[Records from a dataset]
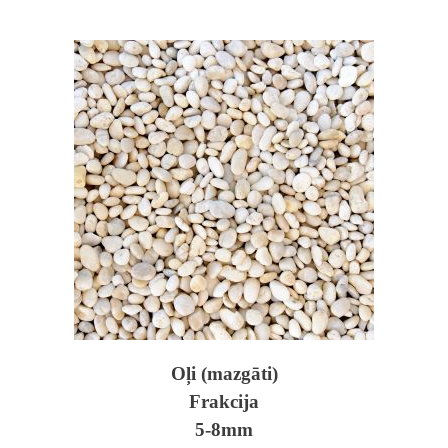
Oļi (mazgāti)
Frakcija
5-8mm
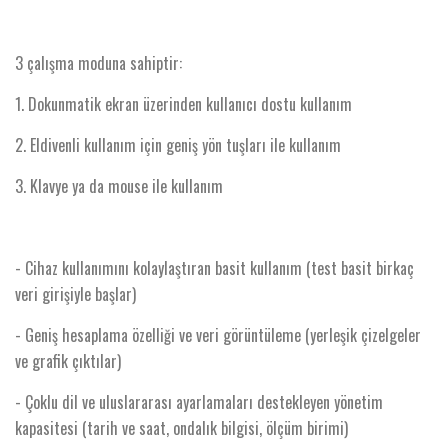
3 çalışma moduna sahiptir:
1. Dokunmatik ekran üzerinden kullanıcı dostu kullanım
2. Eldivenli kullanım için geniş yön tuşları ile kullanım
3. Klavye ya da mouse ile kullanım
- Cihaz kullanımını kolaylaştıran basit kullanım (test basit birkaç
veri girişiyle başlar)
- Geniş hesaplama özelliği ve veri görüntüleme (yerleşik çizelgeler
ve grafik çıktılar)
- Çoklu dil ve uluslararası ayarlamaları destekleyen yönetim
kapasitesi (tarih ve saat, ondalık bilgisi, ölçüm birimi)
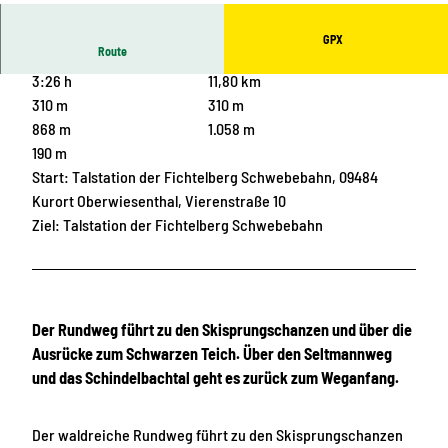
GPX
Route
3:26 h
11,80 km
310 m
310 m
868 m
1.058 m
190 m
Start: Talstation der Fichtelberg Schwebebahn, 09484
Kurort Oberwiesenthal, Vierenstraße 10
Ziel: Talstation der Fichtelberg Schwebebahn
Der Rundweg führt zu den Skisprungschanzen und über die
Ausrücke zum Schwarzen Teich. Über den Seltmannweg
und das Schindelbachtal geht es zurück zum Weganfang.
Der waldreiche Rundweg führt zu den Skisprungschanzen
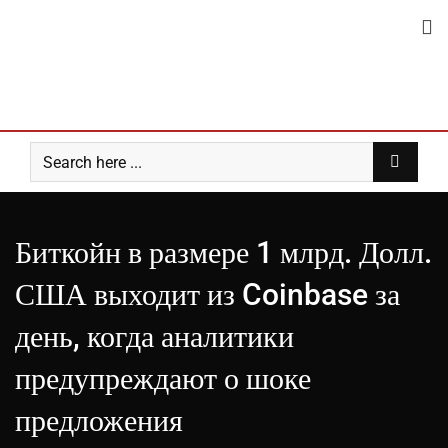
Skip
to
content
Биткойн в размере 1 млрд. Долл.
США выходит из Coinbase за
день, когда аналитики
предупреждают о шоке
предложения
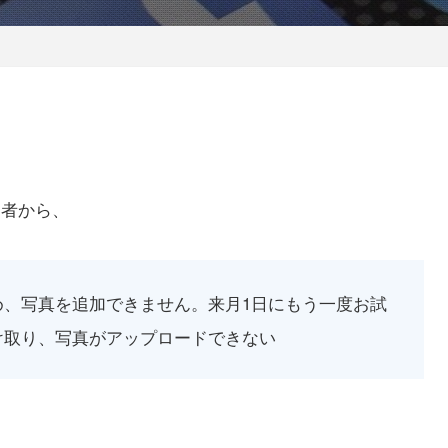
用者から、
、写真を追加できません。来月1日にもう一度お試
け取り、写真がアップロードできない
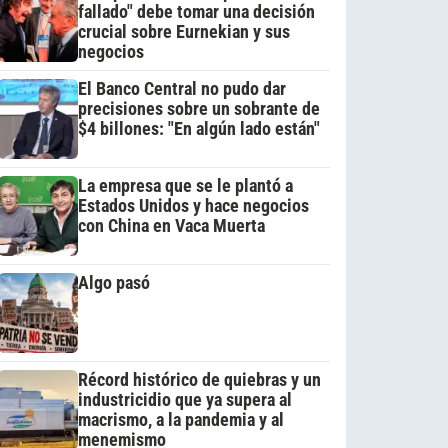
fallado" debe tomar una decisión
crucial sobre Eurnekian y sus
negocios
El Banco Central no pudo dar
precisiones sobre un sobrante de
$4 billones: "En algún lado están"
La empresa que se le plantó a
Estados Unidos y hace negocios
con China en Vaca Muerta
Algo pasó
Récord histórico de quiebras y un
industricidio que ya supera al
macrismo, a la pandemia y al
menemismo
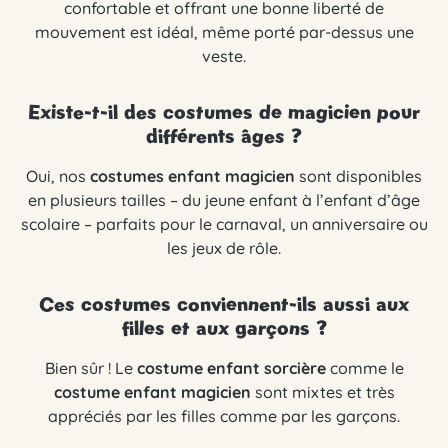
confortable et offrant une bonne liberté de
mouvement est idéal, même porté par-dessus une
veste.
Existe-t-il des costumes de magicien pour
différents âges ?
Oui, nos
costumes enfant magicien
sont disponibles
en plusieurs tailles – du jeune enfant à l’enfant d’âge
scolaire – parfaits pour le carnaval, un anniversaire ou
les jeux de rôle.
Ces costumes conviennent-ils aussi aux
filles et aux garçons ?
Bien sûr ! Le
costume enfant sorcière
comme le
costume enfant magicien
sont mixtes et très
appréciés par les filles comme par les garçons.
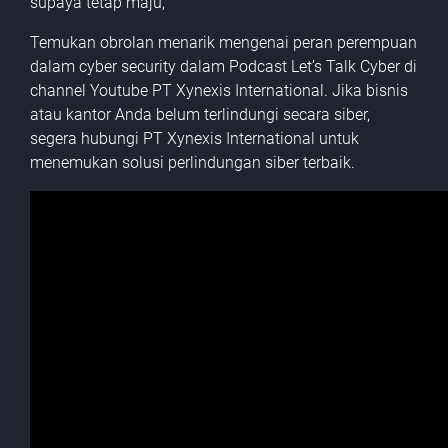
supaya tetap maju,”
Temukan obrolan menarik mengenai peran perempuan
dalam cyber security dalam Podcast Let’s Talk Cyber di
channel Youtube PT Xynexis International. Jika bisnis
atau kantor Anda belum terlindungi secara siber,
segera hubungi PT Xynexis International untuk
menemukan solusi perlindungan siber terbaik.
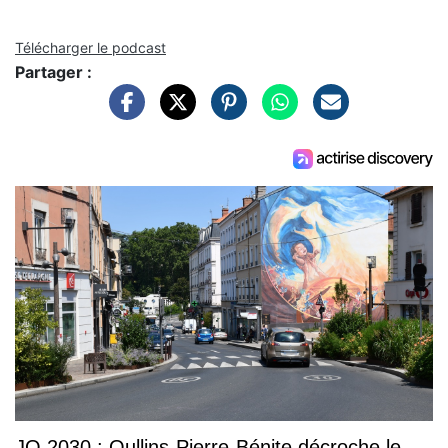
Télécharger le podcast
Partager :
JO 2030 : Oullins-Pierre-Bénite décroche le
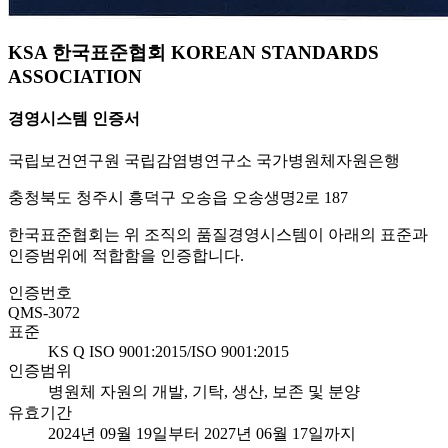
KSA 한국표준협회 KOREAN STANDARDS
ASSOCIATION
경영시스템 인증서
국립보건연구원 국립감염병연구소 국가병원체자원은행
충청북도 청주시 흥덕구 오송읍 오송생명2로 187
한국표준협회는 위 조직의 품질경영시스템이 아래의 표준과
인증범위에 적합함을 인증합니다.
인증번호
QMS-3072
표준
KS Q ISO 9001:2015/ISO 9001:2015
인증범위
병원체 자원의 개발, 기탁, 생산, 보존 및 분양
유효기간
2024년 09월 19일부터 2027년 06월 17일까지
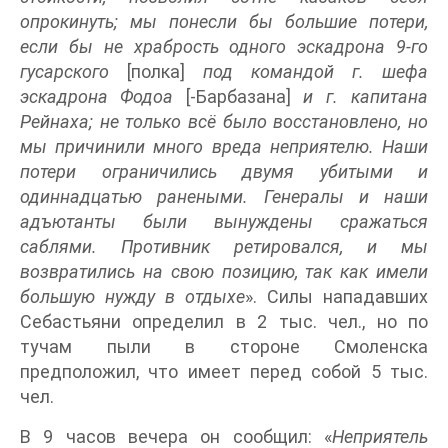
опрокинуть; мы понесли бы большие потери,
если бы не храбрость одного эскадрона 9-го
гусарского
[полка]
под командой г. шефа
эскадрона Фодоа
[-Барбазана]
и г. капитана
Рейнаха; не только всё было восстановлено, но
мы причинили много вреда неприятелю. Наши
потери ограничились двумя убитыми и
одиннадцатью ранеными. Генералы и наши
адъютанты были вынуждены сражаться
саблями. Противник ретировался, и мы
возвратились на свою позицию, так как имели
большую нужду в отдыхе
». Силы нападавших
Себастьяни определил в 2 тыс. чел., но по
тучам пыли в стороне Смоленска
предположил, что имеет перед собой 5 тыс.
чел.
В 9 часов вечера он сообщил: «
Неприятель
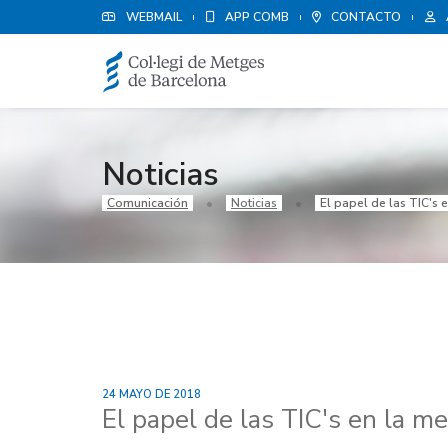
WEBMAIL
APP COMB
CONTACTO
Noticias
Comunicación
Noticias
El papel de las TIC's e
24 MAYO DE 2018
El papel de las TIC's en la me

What to work on: In your copy, include every record word for word but no pictures.

The answer:
Oļi (mazgāti)
Frakcija
5-8mm
3 çalışma moduna sahiptir:
1. Dokunmatik ekran üzerinden kullanıcı dostu kullanım
2. Eldivenli kullanım için geniş yön tuşları ile kullanım
3. Klavye ya da mouse ile kullanım
- Cihaz kullanımını kolaylaştıran basit kullanım (test basit birkaç
veri girişiyle başlar)
- Geniş hesaplama özelliği ve veri görüntüleme (yerleşik çizelgeler
ve grafik çıktılar)
- Çoklu dil ve uluslararası ayarlamaları destekleyen yönetim
kapasitesi (tarih ve saat, ondalık bilgisi, ölçüm birimi)
GPX
Route
3:26 h
11,80 km
310 m
310 m
868 m
1.058 m
190 m
Start: Talstation der Fichtelberg Schwebebahn, 09484
Kurort Oberwiesenthal, Vierenstraße 10
Ziel: Talstation der Fichtelberg Schwebebahn
Der Rundweg führt zu den Skisprungschanzen und über die
Ausrücke zum Schwarzen Teich. Über den Seltmannweg
und das Schindelbachtal geht es zurück zum Weganfang.
Der waldreiche Rundweg führt zu den Skisprungschanzen
Skip
to
content
Биткойн в размере 1 млрд. Долл.
США выходит из Coinbase за
день, когда аналитики
предупреждают о шоке
предложения
用者から、
、写真を追加できません。来月1日にもう一度お試
け取り、写真がアップロードできない
fallado" debe tomar una decisión
crucial sobre Eurnekian y sus
negocios
El Banco Central no pudo dar
precisiones sobre un sobrante de
$4 billones: "En algún lado están"
La empresa que se le plantó a
Estados Unidos y hace negocios
con China en Vaca Muerta
Algo pasó
Récord histórico de quiebras y un
industricidio que ya supera al
macrismo, a la pandemia y al
menemismo
confortable et offrant une bonne liberté de
mouvement est idéal, même porté par-dessus une
veste.
Existe-t-il des costumes de magicien pour
différents âges ?
Oui, nos
costumes enfant magicien
sont disponibles
en plusieurs tailles – du jeune enfant à l’enfant d’âge
scolaire – parfaits pour le carnaval, un anniversaire ou
les jeux de rôle.
Ces costumes conviennent-ils aussi aux
filles et aux garçons ?
Bien sûr ! Le
costume enfant sorcière
comme le
costume enfant magicien
sont mixtes et très
appréciés par les filles comme par les garçons.
supaya tetap maju,”
Temukan obrolan menarik mengenai peran perempuan
dalam cyber security dalam Podcast Let’s Talk Cyber di
channel Youtube PT Xynexis International. Jika bisnis
atau kantor Anda belum terlindungi secara siber,
segera hubungi PT Xynexis International untuk
menemukan solusi perlindungan siber terbaik.
Télécharger le podcast
Partager :
JO 2030 : Oullins-Pierre-Bénite décroche le
KSA 한국표준협회 KOREAN STANDARDS
ASSOCIATION
경영시스템 인증서
국립보건연구원 국립감염병연구소 국가병원체자원은행
충청북도 청주시 흥덕구 오송읍 오송생명2로 187
한국표준협회는 위 조직의 품질경영시스템이 아래의 표준과
인증범위에 적합함을 인증합니다.
인증번호
QMS-3072
표준
KS Q ISO 9001:2015/ISO 9001:2015
인증범위
병원체 자원의 개발, 기탁, 생산, 보존 및 분양
유효기간
2024년 09월 19일부터 2027년 06월 17일까지
опрокинуть; мы понесли бы большие потери,
если бы не храбрость одного эскадрона 9-го
гусарского
[полка]
под командой г. шефа
эскадрона Фодоа
[-Барбазана]
и г. капитана
Рейнаха; не только всё было восстановлено, но
мы причинили много вреда неприятелю. Наши
потери ограничились двумя убитыми и
одиннадцатью ранеными. Генералы и наши
адъютанты были вынуждены сражаться
саблями. Противник ретировался, и мы
возвратились на свою позицию, так как имели
большую нужду в отдыхе
». Силы нападавших
Себастьяни определил в 2 тыс. чел., но по
тучам пыли в стороне Смоленска
предположил, что имеет перед собой 5 тыс.
чел.
В 9 часов вечера он сообщил: «
Неприятель
WEBMAIL
APP COMB
CONTACTO
Noticias
Comunicación
Noticias
El papel de las TIC's e
24 MAYO DE 2018
El papel de las TIC's en la me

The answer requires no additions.